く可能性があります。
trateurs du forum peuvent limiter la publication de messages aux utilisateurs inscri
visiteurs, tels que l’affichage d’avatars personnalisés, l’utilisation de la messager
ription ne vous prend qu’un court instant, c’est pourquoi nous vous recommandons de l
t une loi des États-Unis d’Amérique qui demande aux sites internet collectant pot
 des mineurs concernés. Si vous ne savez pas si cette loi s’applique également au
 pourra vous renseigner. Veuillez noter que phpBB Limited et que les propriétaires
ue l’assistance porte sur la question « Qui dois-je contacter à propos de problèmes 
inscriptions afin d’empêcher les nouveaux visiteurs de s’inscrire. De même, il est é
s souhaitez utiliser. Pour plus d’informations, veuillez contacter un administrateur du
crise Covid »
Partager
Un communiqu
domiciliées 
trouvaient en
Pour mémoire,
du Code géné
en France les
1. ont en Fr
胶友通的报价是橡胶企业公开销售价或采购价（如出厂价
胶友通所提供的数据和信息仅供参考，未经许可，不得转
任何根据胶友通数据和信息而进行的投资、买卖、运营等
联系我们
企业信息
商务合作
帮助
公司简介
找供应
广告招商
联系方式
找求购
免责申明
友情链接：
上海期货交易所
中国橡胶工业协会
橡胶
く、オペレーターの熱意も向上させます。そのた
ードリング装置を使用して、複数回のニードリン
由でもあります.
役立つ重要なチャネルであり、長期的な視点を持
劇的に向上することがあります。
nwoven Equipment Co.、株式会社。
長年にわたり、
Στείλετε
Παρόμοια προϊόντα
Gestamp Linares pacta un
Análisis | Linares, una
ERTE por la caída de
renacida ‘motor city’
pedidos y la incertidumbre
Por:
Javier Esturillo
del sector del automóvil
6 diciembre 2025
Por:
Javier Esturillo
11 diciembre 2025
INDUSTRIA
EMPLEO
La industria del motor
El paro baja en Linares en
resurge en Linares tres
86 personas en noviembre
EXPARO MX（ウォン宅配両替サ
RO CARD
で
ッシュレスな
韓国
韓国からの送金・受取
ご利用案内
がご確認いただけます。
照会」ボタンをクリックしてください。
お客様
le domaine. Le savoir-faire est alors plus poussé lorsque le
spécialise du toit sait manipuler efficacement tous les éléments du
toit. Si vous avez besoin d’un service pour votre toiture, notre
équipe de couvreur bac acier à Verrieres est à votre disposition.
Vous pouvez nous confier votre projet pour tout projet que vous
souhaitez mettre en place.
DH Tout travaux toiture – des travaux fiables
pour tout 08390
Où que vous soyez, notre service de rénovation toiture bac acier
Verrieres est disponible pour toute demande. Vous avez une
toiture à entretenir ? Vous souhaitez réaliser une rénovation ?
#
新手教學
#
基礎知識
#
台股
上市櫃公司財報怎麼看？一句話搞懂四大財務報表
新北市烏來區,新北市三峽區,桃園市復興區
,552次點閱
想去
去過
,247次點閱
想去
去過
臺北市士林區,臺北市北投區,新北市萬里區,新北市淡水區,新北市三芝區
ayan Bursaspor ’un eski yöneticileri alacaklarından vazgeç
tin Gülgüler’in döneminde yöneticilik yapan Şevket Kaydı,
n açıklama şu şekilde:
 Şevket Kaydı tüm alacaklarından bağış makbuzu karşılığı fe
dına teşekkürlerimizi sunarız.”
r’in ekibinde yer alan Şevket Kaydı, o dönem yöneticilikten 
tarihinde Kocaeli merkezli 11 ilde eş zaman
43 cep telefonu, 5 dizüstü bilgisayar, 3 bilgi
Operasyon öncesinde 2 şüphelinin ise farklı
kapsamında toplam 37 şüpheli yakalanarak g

• Problem details: Word for word, please print every line from the beginning of the records to the line bearing "DH Tout travaux toiture – des travaux fiables", counting both ends and stopping there.

• Completed task:
く可能性があります。
trateurs du forum peuvent limiter la publication de messages aux utilisateurs inscri
visiteurs, tels que l’affichage d’avatars personnalisés, l’utilisation de la messager
ription ne vous prend qu’un court instant, c’est pourquoi nous vous recommandons de l
t une loi des États-Unis d’Amérique qui demande aux sites internet collectant pot
 des mineurs concernés. Si vous ne savez pas si cette loi s’applique également au
 pourra vous renseigner. Veuillez noter que phpBB Limited et que les propriétaires
ue l’assistance porte sur la question « Qui dois-je contacter à propos de problèmes 
inscriptions afin d’empêcher les nouveaux visiteurs de s’inscrire. De même, il est é
s souhaitez utiliser. Pour plus d’informations, veuillez contacter un administrateur du
crise Covid »
Partager
Un communiqu
domiciliées 
trouvaient en
Pour mémoire,
du Code géné
en France les
1. ont en Fr
胶友通的报价是橡胶企业公开销售价或采购价（如出厂价
胶友通所提供的数据和信息仅供参考，未经许可，不得转
任何根据胶友通数据和信息而进行的投资、买卖、运营等
联系我们
企业信息
商务合作
帮助
公司简介
找供应
广告招商
联系方式
找求购
免责申明
友情链接：
上海期货交易所
中国橡胶工业协会
橡胶
く、オペレーターの熱意も向上させます。そのた
ードリング装置を使用して、複数回のニードリン
由でもあります.
役立つ重要なチャネルであり、長期的な視点を持
劇的に向上することがあります。
nwoven Equipment Co.、株式会社。
長年にわたり、
Στείλετε
Παρόμοια προϊόντα
Gestamp Linares pacta un
Análisis | Linares, una
ERTE por la caída de
renacida ‘motor city’
pedidos y la incertidumbre
Por:
Javier Esturillo
del sector del automóvil
6 diciembre 2025
Por:
Javier Esturillo
11 diciembre 2025
INDUSTRIA
EMPLEO
La industria del motor
El paro baja en Linares en
resurge en Linares tres
86 personas en noviembre
EXPARO MX（ウォン宅配両替サ
RO CARD
で
ッシュレスな
韓国
韓国からの送金・受取
ご利用案内
がご確認いただけます。
照会」ボタンをクリックしてください。
お客様
le domaine. Le savoir-faire est alors plus poussé lorsque le
spécialise du toit sait manipuler efficacement tous les éléments du
toit. Si vous avez besoin d’un service pour votre toiture, notre
équipe de couvreur bac acier à Verrieres est à votre disposition.
Vous pouvez nous confier votre projet pour tout projet que vous
souhaitez mettre en place.
DH Tout travaux toiture – des travaux fiables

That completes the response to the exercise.